Activity → The answer should hold every line of the listing, unchanged and free of images.

Material for the task →

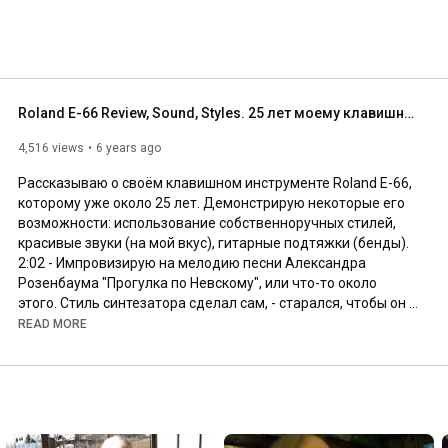
Roland E-66 Review, Sound, Styles. 25 лет моему клавишному инструменту
4,516 views
6 years ago
Рассказываю о своём клавишном инструменте Roland E-66, 
которому уже около 25 лет. Демонстрирую некоторые его 
возможности: использование собственноручных стилей, 
2:02
 - Импровизирую на мелодию песни Александра 
Розенбаума "Прогулка по Невскому", или что-то около 
этого. Стиль синтезатора сделал сам, - старался, чтобы он 
походил на гитарный бой Розенбаума на 3 доли (вальс).

READ MORE
♥♥♥ Друзья! Могу добавить оркестр (бас, барабаны, 
фортепиано, гитару, аккордеон) к вашей аудио, видео 
записи, - исполнения вами песни под гитару, гармонь, a 
cappella и т.п. Примеры: 
https://youtu.be/V-c1ojsJ9rM
 ♥♥♥ 
https://youtu.be/Pi8x75tbR3g
4:13
 - Roland E-66 SFR1M44-U100K-R USB Floppy Drive 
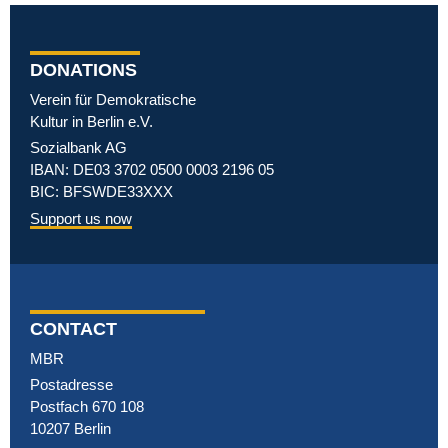
DONATIONS
Verein für Demokratische
Kultur in Berlin e.V.
Sozialbank AG
IBAN: DE03 3702 0500 0003 2196 05
BIC: BFSWDE33XXX
Support us now
CONTACT
MBR
Postadresse
Postfach 670 108
10207 Berlin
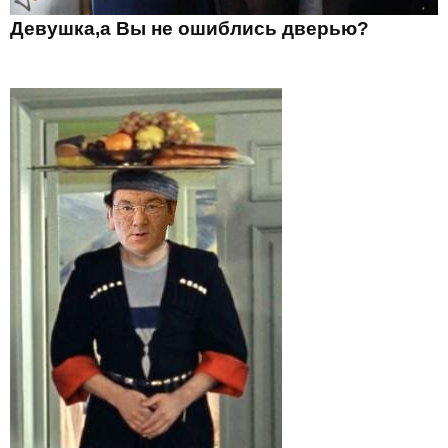
Девушка,а Вы не ошиблись дверью?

Answer box →
Roland E-66 Review, Sound, Styles. 25 лет моему клавишному инструменту
4,516 views
6 years ago
Рассказываю о своём клавишном инструменте Roland E-66, 
которому уже около 25 лет. Демонстрирую некоторые его 
возможности: использование собственноручных стилей, 
2:02
 - Импровизирую на мелодию песни Александра 
Розенбаума "Прогулка по Невскому", или что-то около 
этого. Стиль синтезатора сделал сам, - старался, чтобы он 
походил на гитарный бой Розенбаума на 3 доли (вальс).

READ MORE
♥♥♥ Друзья! Могу добавить оркестр (бас, барабаны, 
фортепиано, гитару, аккордеон) к вашей аудио, видео 
записи, - исполнения вами песни под гитару, гармонь, a 
cappella и т.п. Примеры: 
https://youtu.be/V-c1ojsJ9rM
 ♥♥♥ 
https://youtu.be/Pi8x75tbR3g
4:13
 - Roland E-66 SFR1M44-U100K-R USB Floppy Drive 
DONATIONS
Verein für Demokratische
Kultur in Berlin e.V.
Sozialbank AG
IBAN: DE03 3702 0500 0003 2196 05
BIC: BFSWDE33XXX
Support us now
CONTACT
MBR
Postadresse
Postfach 670 108
10207 Berlin
Девушка,а Вы не ошиблись дверью?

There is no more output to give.